Seit Beginn der jüngsten Infektionswelle seien in der Schweiz nicht mehr Kinder erkrankt – aber der Anstieg habe auch erst begonnen. «Aus den USA wissen, dass 1 bis 2 Prozent der infizierten Kinder hospitalisiert werden müssen», so Aebi. Das entspreche ungefähr dem Wert, der in der Schweiz seit Beginn der Pandemie beobachtet werde.

Das multisystemische inflammatorische Syndrom (PIMS) hingegen korreliere eng mit der Gesamtfallzahl. Dabei handelt es sich um eine Überreaktion des Immunsystems mit tagelangem hohen Fieber, oft begleitet von Bauchschmerzen, Erbrechen, Durchfall und Ausschlägen. «Wir werden also bei einem Anstieg der Gesamtfallzahl wieder mehr Kinder mit PIMS hospitalisieren müssen, sofern die Delta-Variante diese entzündliche Erkrankung vier bis sechs Wochen nach der Infektion auch triggert.»

Nervosität wegen Delta und Long Covid

Die Datenlage ist aber gerade bei der Delta-Variante noch sehr dünn. In den USA sind viele Ärzte nervös, da sie gefährlicher sein könnte für Kinder, wie der «Spiegel» berichtet. Dort stecken sich immer mehr Kinder an, und es landen auch mehr im Spital. Der Immunologe Anthony Fauci, der auch US-Präsident Joe Biden in der Krise berät, sagt dazu in einem Video: «Die Jüngsten sind momentan sehr verletzlich, weil sie ungeimpft sind.»

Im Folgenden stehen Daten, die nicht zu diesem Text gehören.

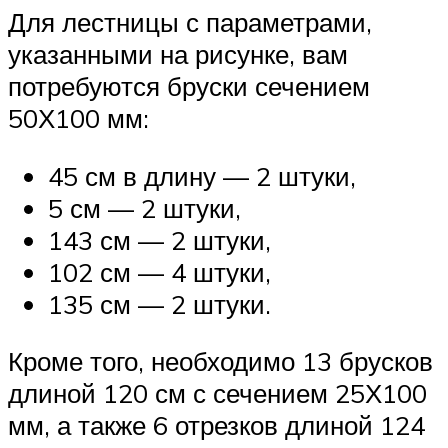
Для лестницы с параметрами,
указанными на рисунке, вам
потребуются бруски сечением
50Х100 мм:
45 см в длину — 2 штуки,
5 см — 2 штуки,
143 см — 2 штуки,
102 см — 4 штуки,
135 см — 2 штуки.
Кроме того, необходимо 13 брусков
длиной 120 см с сечением 25Х100
мм, а также 6 отрезков длиной 124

Zudem gibt es Berichte über Fälle von Long-Covid bei Kindern. Auch hierzu gibt es aber noch sehr wenig Daten und Studien. Doch auch bei niedrigen Schätzungen wären bei einer Durchseuchung aller Kinder in der Schweiz Zehntausende betroffen, schreibt «Watson».

Ein Kind wird getestet: Für unter 12-Jährige ist das weiterhin kostenfrei.
Ein Kind wird getestet: Für unter 12-Jährige ist das weiterhin kostenfrei.
KEYSTONE

«Kinder und Jugendliche können sich infizieren und das Virus weitergeben», sagt auch das Bundesamt für Gesundheit (BAG). Infektionen verliefen aber meist ohne oder mit nur milden Symptomen. Schwere Verläufe könnten in Einzelfällen nicht ausgeschlossen werden.

Repetitive Tests an Schulen bleiben wichtig

Zusammen mit der Erziehungsdirektorenkonferenz habe man eine detaillierte Risikoeinschätzung sowie einen darauf abgestimmten Massnahmenkatalog zum Schutz der Kinder und Jugendlichen zum Schulbeginn erstellt, so das BAG. «Ziel ist, durch regelmässiges Testen den Eintrag vor SARS-CoV-2 in das Schulsetting frühzeitig zu erkennen und durch geeignete Massnahmen eine Ausbreitung zu verhindern, sodass ein geordneter Unterricht stattfinden kann. Die Umsetzung liegt bei den Kantonen.»



Solange Kinder unter 12 Jahren nicht geimpft werden könnten, seien Massnahmen wie Masketragen, Abstandhalten, Lüften und Hygiene am besten für ihren Schutz, schreibt der «Spiegel». «Kinder unter 12 Jahren können nicht geimpft werden, aber sie können sich infizieren», findet auch Epidemiologe Marcel Tanner im Gespräch mit «blue News». Daher blieben Tests ein wichtiges Instrument, um Infektionsherde aufzuspüren.

Müsste man die Auslastung von Kinderspitälern separat anschauen und Massnahmen vorsehen, wenn diese eine kritische Grenze erreichen, wie einige Stimmen fordern? Nein, findet Kinderarzt Christoph Aebi. «Die Erfahrungen zeigen, dass hospitalisationsbedürftige Fälle von Covid die Kinderspitäler bisher auch nicht annähernd in Engpässe geführt haben.»

Er erwarte das auch nicht von der Delta-Variante – «aber die Pandemie hat schon oft alle unsere Prognosen in den Wind geschlagen». Ein gutes Monitoring der Virusaktivität sei deshalb weiterhin essenziell.